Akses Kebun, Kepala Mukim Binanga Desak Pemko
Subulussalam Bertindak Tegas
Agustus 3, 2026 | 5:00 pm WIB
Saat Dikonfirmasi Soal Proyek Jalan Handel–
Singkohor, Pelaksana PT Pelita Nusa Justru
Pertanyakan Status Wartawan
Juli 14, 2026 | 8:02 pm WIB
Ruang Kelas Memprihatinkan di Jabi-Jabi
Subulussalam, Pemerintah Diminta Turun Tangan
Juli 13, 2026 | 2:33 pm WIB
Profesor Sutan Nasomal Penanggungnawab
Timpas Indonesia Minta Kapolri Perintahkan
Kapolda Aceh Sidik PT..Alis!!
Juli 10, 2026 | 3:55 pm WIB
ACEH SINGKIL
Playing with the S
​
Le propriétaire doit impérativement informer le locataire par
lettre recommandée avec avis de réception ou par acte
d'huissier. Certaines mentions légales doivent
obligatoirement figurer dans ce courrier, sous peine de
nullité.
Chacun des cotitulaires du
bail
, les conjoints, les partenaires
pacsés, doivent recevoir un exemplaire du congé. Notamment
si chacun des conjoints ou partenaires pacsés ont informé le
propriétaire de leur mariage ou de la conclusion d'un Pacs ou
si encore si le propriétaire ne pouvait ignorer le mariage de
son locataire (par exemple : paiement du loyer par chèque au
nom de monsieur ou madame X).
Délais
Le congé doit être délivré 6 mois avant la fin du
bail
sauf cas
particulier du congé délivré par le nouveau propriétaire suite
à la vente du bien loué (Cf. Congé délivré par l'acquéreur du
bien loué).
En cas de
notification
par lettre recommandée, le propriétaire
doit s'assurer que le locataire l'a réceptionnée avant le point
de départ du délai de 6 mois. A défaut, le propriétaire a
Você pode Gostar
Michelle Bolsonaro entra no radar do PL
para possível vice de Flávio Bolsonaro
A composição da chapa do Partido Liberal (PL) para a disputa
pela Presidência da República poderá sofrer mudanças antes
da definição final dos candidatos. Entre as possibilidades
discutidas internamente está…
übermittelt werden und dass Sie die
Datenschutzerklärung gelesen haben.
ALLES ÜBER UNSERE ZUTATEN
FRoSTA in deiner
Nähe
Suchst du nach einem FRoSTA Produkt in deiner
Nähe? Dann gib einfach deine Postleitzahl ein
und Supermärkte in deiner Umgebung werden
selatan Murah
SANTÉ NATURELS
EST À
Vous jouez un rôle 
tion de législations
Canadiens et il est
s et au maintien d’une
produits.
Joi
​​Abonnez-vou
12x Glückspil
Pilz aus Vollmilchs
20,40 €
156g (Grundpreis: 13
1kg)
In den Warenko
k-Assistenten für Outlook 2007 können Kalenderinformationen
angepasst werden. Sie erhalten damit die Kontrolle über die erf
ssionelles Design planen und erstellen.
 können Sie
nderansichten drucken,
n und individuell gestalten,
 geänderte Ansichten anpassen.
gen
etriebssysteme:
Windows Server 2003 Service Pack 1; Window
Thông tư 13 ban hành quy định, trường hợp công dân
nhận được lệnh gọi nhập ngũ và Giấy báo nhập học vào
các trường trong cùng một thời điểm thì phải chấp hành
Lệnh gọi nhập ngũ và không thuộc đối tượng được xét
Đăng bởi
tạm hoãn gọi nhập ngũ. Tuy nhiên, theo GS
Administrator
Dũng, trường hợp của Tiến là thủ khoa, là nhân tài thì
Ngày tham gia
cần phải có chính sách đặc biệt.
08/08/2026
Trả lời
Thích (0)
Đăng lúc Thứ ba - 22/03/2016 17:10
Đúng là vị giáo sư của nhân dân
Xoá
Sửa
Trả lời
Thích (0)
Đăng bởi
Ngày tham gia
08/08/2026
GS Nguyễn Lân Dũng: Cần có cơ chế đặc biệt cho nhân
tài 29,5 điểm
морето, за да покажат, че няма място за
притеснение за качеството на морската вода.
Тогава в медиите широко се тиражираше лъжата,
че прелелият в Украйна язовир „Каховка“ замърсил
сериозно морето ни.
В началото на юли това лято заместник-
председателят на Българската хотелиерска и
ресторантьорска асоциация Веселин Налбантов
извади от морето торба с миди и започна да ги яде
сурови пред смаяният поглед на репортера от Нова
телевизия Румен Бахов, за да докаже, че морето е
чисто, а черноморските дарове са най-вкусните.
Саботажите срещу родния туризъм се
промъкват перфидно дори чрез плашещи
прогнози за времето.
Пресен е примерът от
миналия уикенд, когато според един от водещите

_Required action:_ As the answer, set down only the lines from the data above between the one holding "Profesor Sutan Nasomal Penanggungnawab" and the one holding "12x Glückspil", inclusive, exactly as they read.

_Exercise result:_
Profesor Sutan Nasomal Penanggungnawab
Timpas Indonesia Minta Kapolri Perintahkan
Kapolda Aceh Sidik PT..Alis!!
Juli 10, 2026 | 3:55 pm WIB
ACEH SINGKIL
Playing with the S
​
Le propriétaire doit impérativement informer le locataire par
lettre recommandée avec avis de réception ou par acte
d'huissier. Certaines mentions légales doivent
obligatoirement figurer dans ce courrier, sous peine de
nullité.
Chacun des cotitulaires du
bail
, les conjoints, les partenaires
pacsés, doivent recevoir un exemplaire du congé. Notamment
si chacun des conjoints ou partenaires pacsés ont informé le
propriétaire de leur mariage ou de la conclusion d'un Pacs ou
si encore si le propriétaire ne pouvait ignorer le mariage de
son locataire (par exemple : paiement du loyer par chèque au
nom de monsieur ou madame X).
Délais
Le congé doit être délivré 6 mois avant la fin du
bail
sauf cas
particulier du congé délivré par le nouveau propriétaire suite
à la vente du bien loué (Cf. Congé délivré par l'acquéreur du
bien loué).
En cas de
notification
par lettre recommandée, le propriétaire
doit s'assurer que le locataire l'a réceptionnée avant le point
de départ du délai de 6 mois. A défaut, le propriétaire a
Você pode Gostar
Michelle Bolsonaro entra no radar do PL
para possível vice de Flávio Bolsonaro
A composição da chapa do Partido Liberal (PL) para a disputa
pela Presidência da República poderá sofrer mudanças antes
da definição final dos candidatos. Entre as possibilidades
discutidas internamente está…
übermittelt werden und dass Sie die
Datenschutzerklärung gelesen haben.
ALLES ÜBER UNSERE ZUTATEN
FRoSTA in deiner
Nähe
Suchst du nach einem FRoSTA Produkt in deiner
Nähe? Dann gib einfach deine Postleitzahl ein
und Supermärkte in deiner Umgebung werden
selatan Murah
SANTÉ NATURELS
EST À
Vous jouez un rôle 
tion de législations
Canadiens et il est
s et au maintien d’une
produits.
Joi
​​Abonnez-vou
12x Glückspil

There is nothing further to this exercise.